Check each line below for the word "seda", and copy those that have it.
======== MATERIAL FOR THE TASK ========
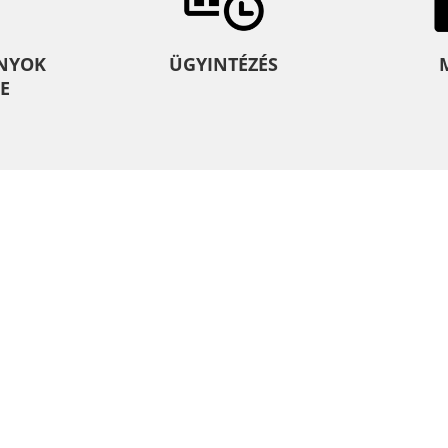
NYOK
ÜGYINTÉZÉS
E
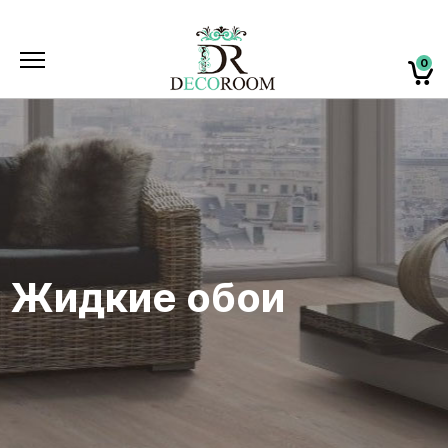
0
Жидкие обои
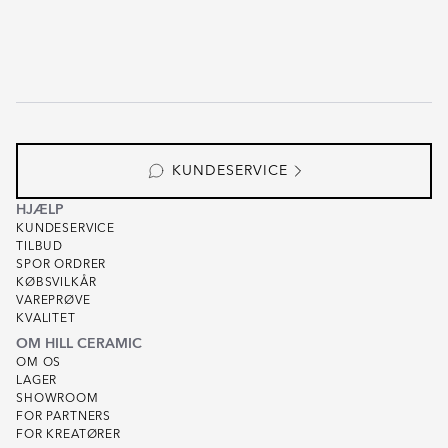
KUNDESERVICE
HJÆLP
KUNDESERVICE
TILBUD
SPOR ORDRER
KØBSVILKÅR
VAREPRØVE
KVALITET
OM HILL CERAMIC
OM OS
LAGER
SHOWROOM
FOR PARTNERS
FOR KREATØRER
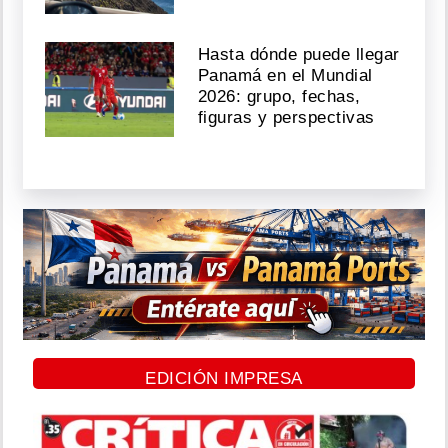
Hasta dónde puede llegar
Panamá en el Mundial
2026: grupo, fechas,
figuras y perspectivas
EDICIÓN IMPRESA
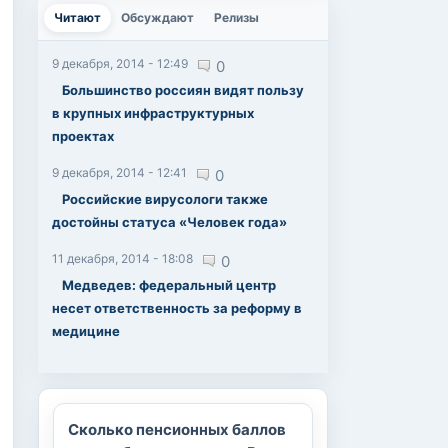
Читают
(активная вкладка)
Обсуждают
Релизы
9 декабря, 2014 - 12:49
0
Большинство россиян видят пользу
в крупных инфраструктурных
проектах
9 декабря, 2014 - 12:41
0
Российские вирусологи также
достойны статуса «Человек года»
11 декабря, 2014 - 18:08
0
Медведев: федеральный центр
несет ответственность за реформу в
медицине
Сколько пенсионных баллов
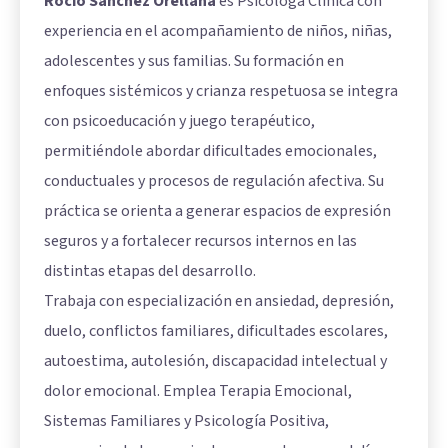
Rocío Sánchez Orellana
es Psicóloga Clínica con
experiencia en el acompañamiento de niños, niñas,
adolescentes y sus familias. Su formación en
enfoques sistémicos y crianza respetuosa se integra
con psicoeducación y juego terapéutico,
permitiéndole abordar dificultades emocionales,
conductuales y procesos de regulación afectiva. Su
práctica se orienta a generar espacios de expresión
seguros y a fortalecer recursos internos en las
distintas etapas del desarrollo.
Trabaja con especialización en ansiedad, depresión,
duelo, conflictos familiares, dificultades escolares,
autoestima, autolesión, discapacidad intelectual y
dolor emocional. Emplea Terapia Emocional,
Sistemas Familiares y Psicología Positiva,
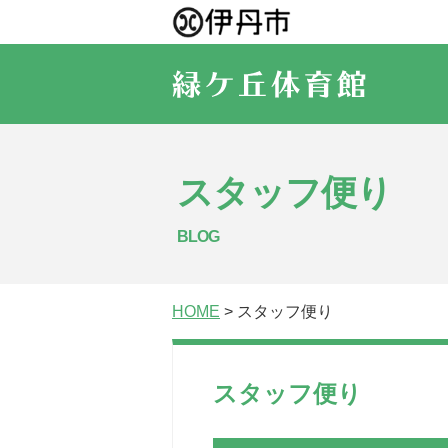
スタッフ便り
BLOG
HOME
> スタッフ便り
スタッフ便り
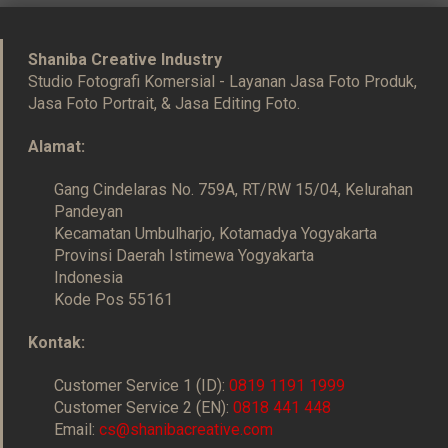
Shaniba Creative Industry
Studio Fotografi Komersial - Layanan Jasa Foto Produk,
Jasa Foto Portrait, & Jasa Editing Foto.
Alamat:
Gang Cindelaras No. 759A, RT/RW 15/04, Kelurahan
Pandeyan
Kecamatan Umbulharjo, Kotamadya Yogyakarta
Provinsi Daerah Istimewa Yogyakarta
Indonesia
Kode Pos 55161
Kontak:
Customer Service 1 (ID):
0819 1191 1999
Customer Service 2 (EN):
0818 441 448
Email:
cs@shanibacreative.com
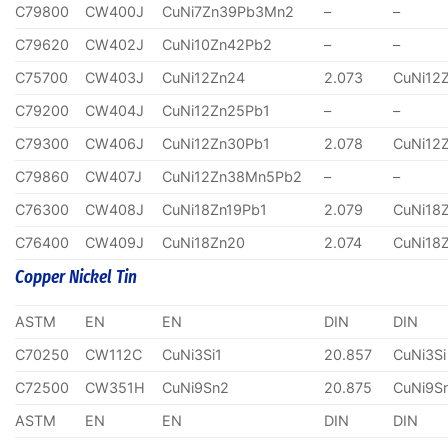
C79800
CW400J
CuNi7Zn39Pb3Mn2
–
–
C79620
CW402J
CuNi10Zn42Pb2
–
–
C75700
CW403J
CuNi12Zn24
2.073
CuNi12
C79200
CW404J
CuNi12Zn25Pb1
–
–
C79300
CW406J
CuNi12Zn30Pb1
2.078
CuNi12
C79860
CW407J
CuNi12Zn38Mn5Pb2
–
–
C76300
CW408J
CuNi18Zn19Pb1
2.079
CuNi18
C76400
CW409J
CuNi18Zn20
2.074
CuNi18
Copper Nickel Tin
ASTM
EN
EN
DIN
DIN
C70250
CW112C
CuNi3Si1
20.857
CuNi3Si
C72500
CW351H
CuNi9Sn2
20.875
CuNi9S
ASTM
EN
EN
DIN
DIN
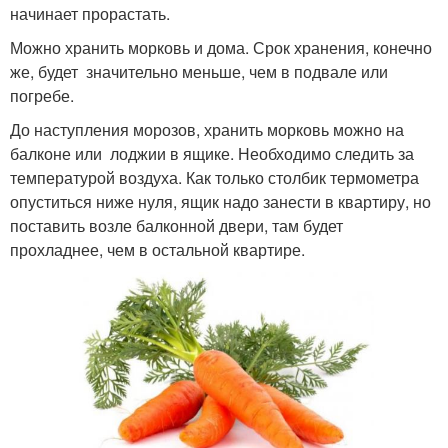
начинает прорастать.
Можно хранить морковь и дома. Срок хранения, конечно
же, будет значительно меньше, чем в подвале или
погребе.
До наступления морозов, хранить морковь можно на
балконе или лоджии в ящике. Необходимо следить за
температурой воздуха. Как только столбик термометра
опуститься ниже нуля, ящик надо занести в квартиру, но
поставить возле балконной двери, там будет
прохладнее, чем в остальной квартире.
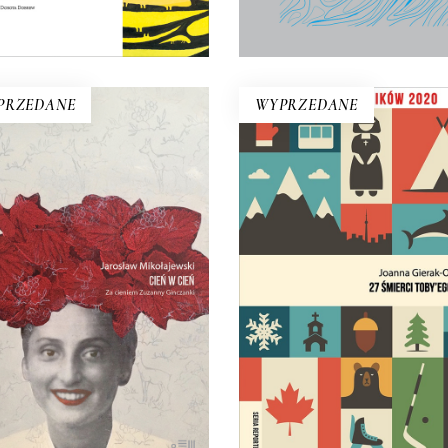
KOSZYKA
KOSZYKA
PRZEDANE
WYPRZEDANE
27 ŚMIERCI TOBY’E
CIEŃ W CIEŃ. ZA
OBEDA
CIENIEM ZUZANNY
GINCZANKI
Co ukryto pod kanadyjsk
mozaiką kulturową? Joan
ewnego dnia z książki na
Gierak-Onoszko kreśli obr
raconym biurku wysuwa się
Kanady, który burzy nas
derwany fragment starej
wyobrażenia o tym kraju
ety z pytaniem: Kim jesteś,
Zuzanno?
19.50
zł
39.00
zł
29.95
zł
59.90
zł
E-BOOK DO
E-BOOK DO
KOSZYKA
KOSZYKA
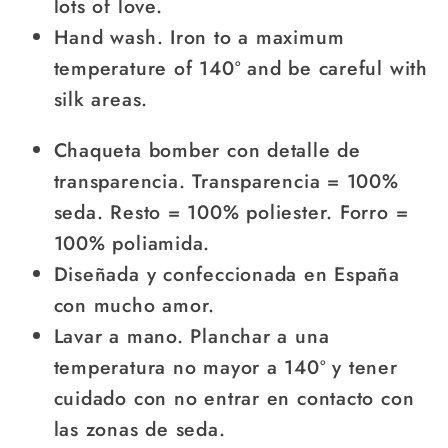
lots of love.
Hand wash. Iron to a maximum
temperature of 140º and be careful with
silk areas.
Chaqueta bomber con detalle de
transparencia. Transparencia = 100%
seda. Resto = 100% poliester. Forro =
100% poliamida.
Diseñada y confeccionada en España
con mucho amor.
Lavar a mano. Planchar a una
temperatura no mayor a 140º y tener
cuidado con no entrar en contacto con
las zonas de seda.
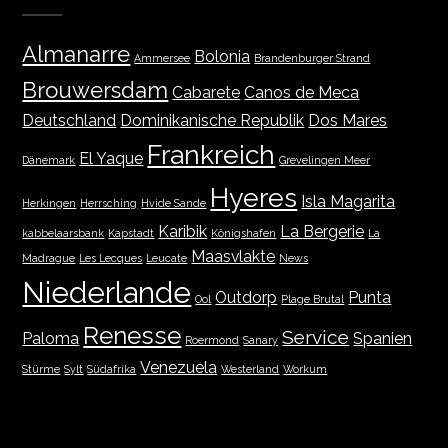
Almanarre
Bolonia
Ammersee
Brandenburger Strand
Brouwersdam
Cabarete
Canos de Meca
Deutschland
Dominikanische Republik
Dos Mares
Frankreich
El Yaque
Dänemark
Grevelingen Meer
Hyeres
Isla Magarita
Herkingen
Herrsching
Hvide Sande
Karibik
La Bergerie
kabbelaarsbank
Kapstadt
Königshafen
La
Maasvlakte
Madrague
Les Lecques
Leucate
News
Niederlande
Outdorp
Punta
Ool
Plage Brutal
Renesse
Service
Paloma
Spanien
Roermond
Sanary
Venezuela
Stürme
Sylt
Südafrika
Westerland
Workum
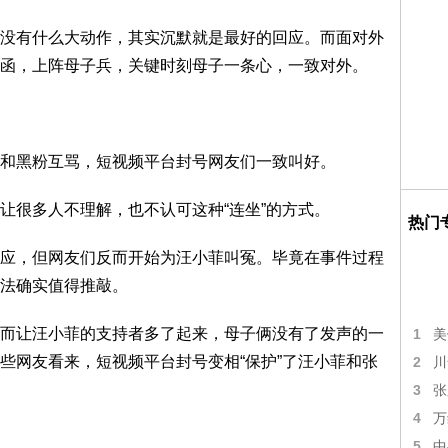
没有什么大动作，其实沉默就是最好的回应。而面对外
函，上阵母子兵，关键时刻母子一条心，一致对外。
和黑粉互骂，短视频平台封号网友们一致叫好。
让很多人不理解，也不认可这种“连坐”的方式。
热门
应，但网友们反而开始为汪小菲叫冤。毕竟在事件过程
法确实值得推敲。
而让汪小菲的支持者多了起来，母子俩没有了发声的一
1
美
些网友看来，短视频平台封号变相“保护”了汪小菲和张
2
川
3
张
4
万
5
中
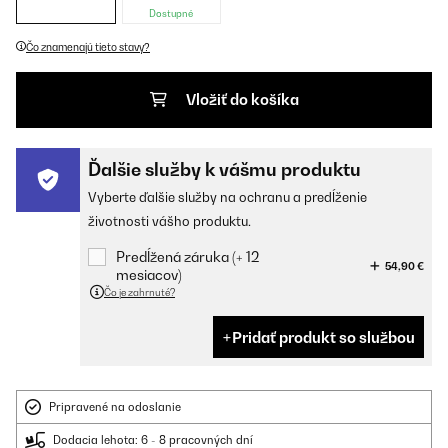
Dostupné
Čo znamenajú tieto stavy?
Vložiť do košíka
Ďalšie služby k vášmu produktu
Vyberte ďalšie služby na ochranu a predĺženie
životnosti vášho produktu.
Predĺžená záruka (+ 12
54,90 €
mesiacov)
Čo je zahrnuté?
Pridať produkt so službou
Pripravené na odoslanie
Dodacia lehota: 6 - 8 pracovných dní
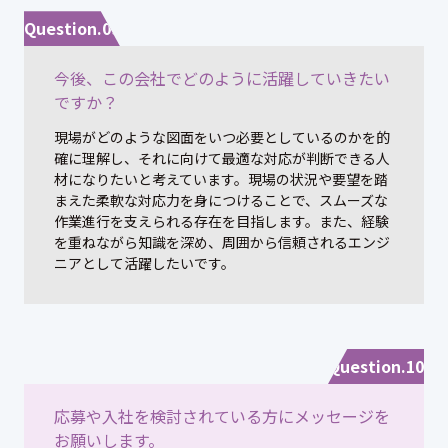
Question.09
今後、この会社でどのように活躍していきたい
ですか？
現場がどのような図面をいつ必要としているのかを的
確に理解し、それに向けて最適な対応が判断できる人
材になりたいと考えています。現場の状況や要望を踏
まえた柔軟な対応力を身につけることで、スムーズな
作業進行を支えられる存在を目指します。また、経験
を重ねながら知識を深め、周囲から信頼されるエンジ
ニアとして活躍したいです。
Question.10
応募や入社を検討されている方にメッセージを
お願いします。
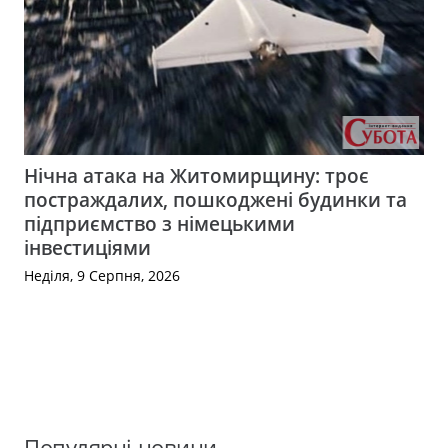
Нічна атака на Житомирщину: троє
постраждалих, пошкоджені будинки та
підприємство з німецькими
інвестиціями
Неділя, 9 Серпня, 2026
Популярні новини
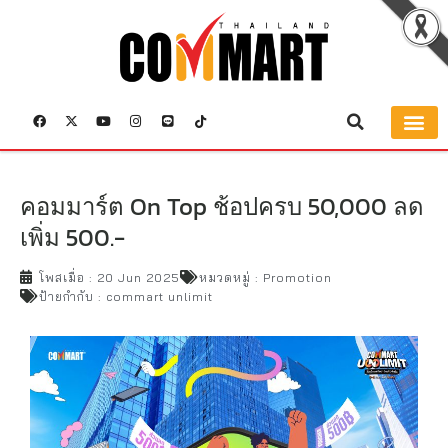
คอมมาร์ต On Top ช้อปครบ 50,000 ลด
เพิ่ม 500.-
โพสเมื่อ :
20 Jun 2025
หมวดหมู่ :
Promotion
ป้ายกำกับ :
commart unlimit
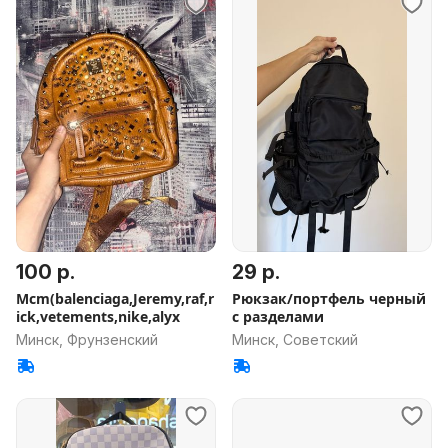
100 р.
29 р.
Mcm(balenciaga,Jeremy,raf,r
Рюкзак/портфель черный
ick,vetements,nike,alyx
с разделами
Минск, Фрунзенский
Минск, Советский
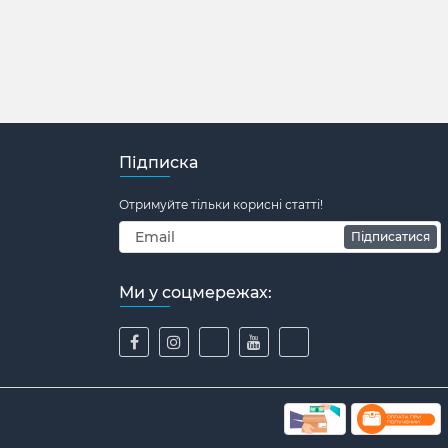
Підписка
Отримуйте тільки корисні статті!
Підписатися
Ми у соцмережах:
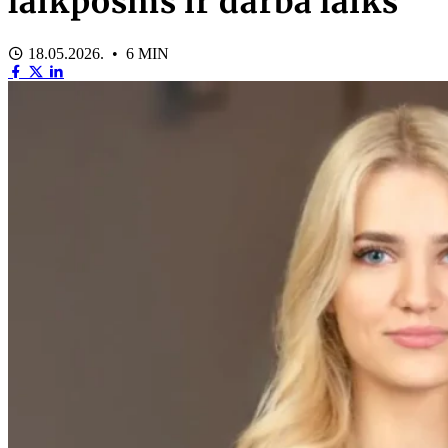
laikposms ir darba laiks
18.05.2026. • 6 MIN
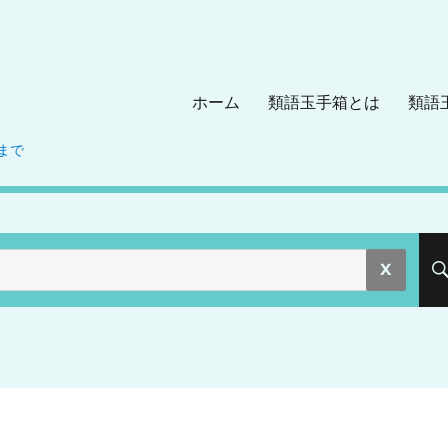
ホーム
類語玉手箱とは
類語
まで
。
========
• _COMPLETED EXERCISE_
seda. Resto = 100% poliester. Forro =
las zonas de seda.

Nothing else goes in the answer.